Gempa NTT, Ahli Sebut Bangunan Retak Rentan Roboh karena Guncangan Susulan

Ilustrasi bangunan rusak akibat gempa. Foto: MI.

Gempa NTT, Ahli Sebut Bangunan Retak Rentan Roboh karena Guncangan Susulan

Atalya Puspa • 19 August 2026 14:00

Jakarta: Bangunan yang mengalami kerusakan struktur akibat gempa bumi bermagnitudo 7,7 di Flores dinilai sangat rentan roboh, apabila kembali diguncang gempa susulan. Bangunan rawan roboh meski kekuatannya berada pada level sedang.

"Bangunan yang sudah mengalami retak struktur akibat gempa M7,7 sangat rentan roboh walau hanya diguncang gempa susulan dirasakan berkekuatan sedang," kata anggota Ikatan Ahli Kebencanaan Indonesia (IABI) Daryono dikutip dari Media Indonesia, Rabu, 19 Agustus 2026.

Daryono mengimbau masyarakat untuk tidak berada di dalam rumah atau gedung yang telah mengalami kerusakan struktur akibat gempa. Mereka diminta tetap waspada selama aktivitas gempa susulan masih berlangsung.

Daryono juga mengingatkan potensi longsoran dan gerakan tanah akibat guncangan gempa susulan yang terjadi berulang kali. Kondisi tersebut dapat memicu longsor susulan maupun longsor baru di wilayah perbukitan, tebing, dan lereng terjal.

"Longsoran dan gerakan tanah dapat terjadi karena guncangan gempa susulan yang berulang-ulang, terutama jika terjadi hujan," ungkap Daryono.

Selain itu, masyarakat diminta memastikan jalur evakuasi di rumah maupun lokasi pengungsian tetap bebas dari hambatan. Reruntuhan bangunan dan barang-barang berat yang berpotensi menghalangi jalur keluar perlu disingkirkan untuk memudahkan evakuasi apabila kembali terjadi guncangan.

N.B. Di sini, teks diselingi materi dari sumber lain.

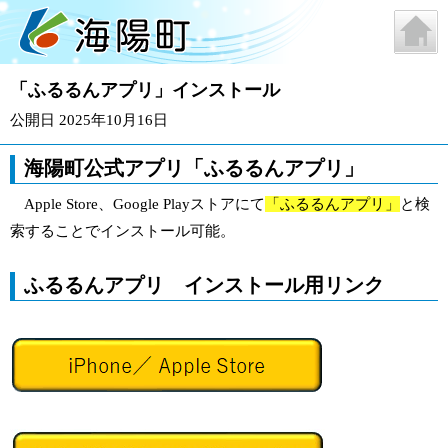
「ふるるんアプリ」インストール
公開日 2025年10月16日
海陽町公式アプリ「ふるるんアプリ」
Apple Store、Google Playストアにて
「ふるるんアプリ」
と検
索することでインストール可能。
ふるるんアプリ インストール用リンク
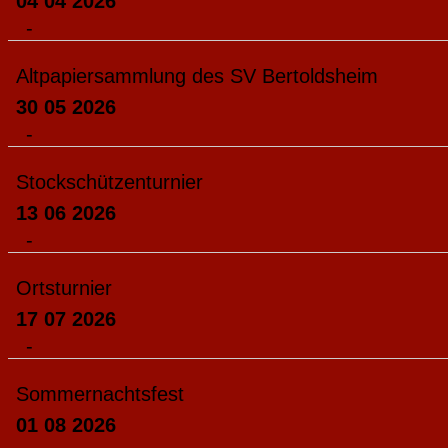
04 04 2026
-
Altpapiersammlung des SV Bertoldsheim
30 05 2026
-
Stockschützenturnier
13 06 2026
-
Ortsturnier
17 07 2026
-
Sommernachtsfest
01 08 2026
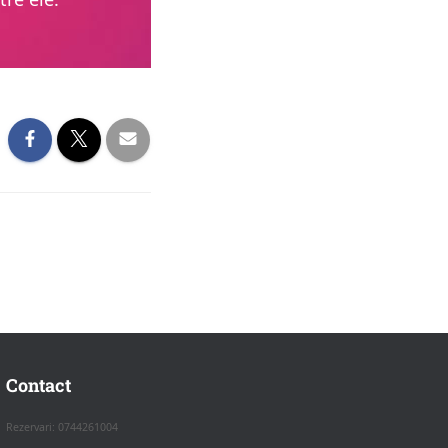
Contact
Rezervari: 0744261004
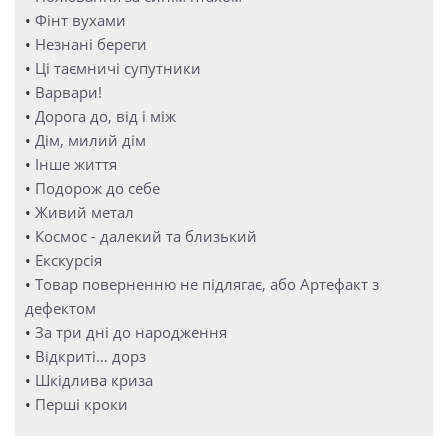
•
Фінт вухами
•
Незнані береги
•
Ці таємничі супутники
•
Варвари!
•
Дорога до, від і між
•
Дім, милий дім
•
Інше життя
•
Подорож до себе
•
Живий метал
•
Космос - далекий та близький
•
Екскурсія
•
Товар поверненню не підлягає, або Артефакт з
дефектом
•
За три дні до народження
•
Відкриті… дорз
•
Шкідлива криза
•
Перші кроки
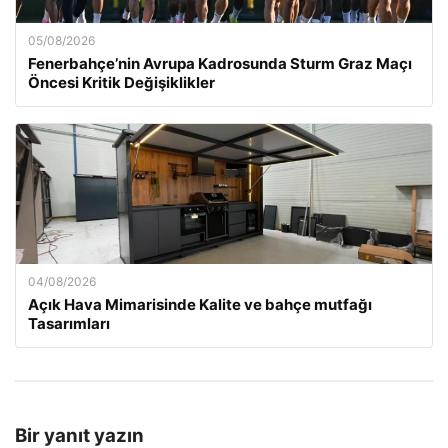
05/08/2026
Fenerbahçe’nin Avrupa Kadrosunda Sturm Graz Maçı
Öncesi Kritik Değişiklikler
04/08/2026
Açık Hava Mimarisinde Kalite ve bahçe mutfağı
Tasarımları
Bir yanıt yazın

Bangunan runtuh usai gempa magnitudo 7,7 mengguncang wilayah Flores, Nusa Tenggara Timur, Sabtu pagi, 15 Agustus 2026. Dokumentasi/ BNPB.

Daryono juga meminta masyarakat tidak mudah mempercayai informasi yang belum terverifikasi mengenai aktivitas gempa. Pembaruan terkait gempa perlu dipantau melalui informasi resmi BMKG serta arahan dari BPBD setempat.

"Masyarakat tetap tenang dan terus memantau pembaruan data resmi terkait aktivitas gempa dari BMKG serta arahan dari BPBD setempat," ujar Daryono.